Atelier : Valoriser des ressources locales

Comment le développement de l’écoconstruction peut-il créer de la richesse localement et participer à une dynamique sociale et économique sur un territoire ? Les éco matériaux sont ils toujours écologiques ? Comment construire de nouvelles filières intégrant les matériaux et les hommes des territoires tout en visant un moindre coût écologique ?

Au travers de cas concrets et différents, s’interroger comprendre, évaluer la notion de valorisation des nos ressources locales renouvelables dans le cadre de l’éco-construction.

  • à la recherche d’un impact économique social écologique et bioclimatique
  • à la recherche de la « bonne échelle » et ses difficultés
  • de l’approche par la filière à l’approche par le territoire en passant par l’éco-construction comme étant LA filière

L’atelier regroupait une vingtaine de personnes d’horizons très divers (associations, artisans, paysans, industriels, architectes, institutionnels…) avec pour chacun une expérience très spécifique (association travaillant sur le développement d’une filière locale de chanvre, projet d’usine de bois pour ouverte entre autre à l’auto-construction, une DDE qui travaille à la constitution d’un écocentre…).
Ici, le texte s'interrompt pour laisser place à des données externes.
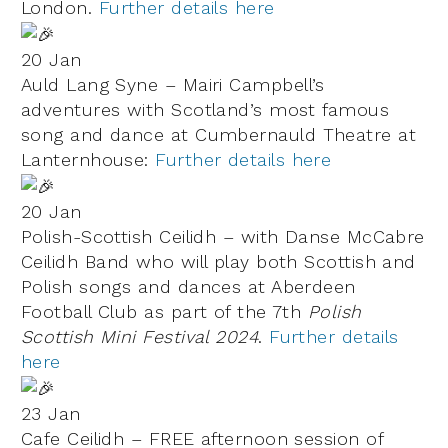
London.
Further details here
20 Jan
Auld Lang Syne – Mairi Campbell’s
adventures with Scotland’s most famous
song and dance at Cumbernauld Theatre at
Lanternhouse:
Further details here
20 Jan
Polish-Scottish Ceilidh – with Danse McCabre
Ceilidh Band who will play both Scottish and
Polish songs and dances at Aberdeen
Football Club as part of the 7th
Polish
Scottish Mini Festival 2024
.
Further details
here
23 Jan
Cafe Ceilidh – FREE afternoon session of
Les filières chanvre, paille, bois et laine étaient représentées. La 1ère demi-journée fut donc consacrée à la présentation par les différents intervenants, de leurs recherches et de leurs réalisations.

Chacun des intervenants a souligné sa volonté de maîtriser le processus de la production du matériau à la commercialisation, voire à la mise en œuvre, avec dans ce cas là une volonté de faire du client un acteur. L’objectif pour tous est de trouver les moyens d’influer localement d’un point de vue économique, social et environnemental en re-localisant l’économie, en se réappropriant les ressources.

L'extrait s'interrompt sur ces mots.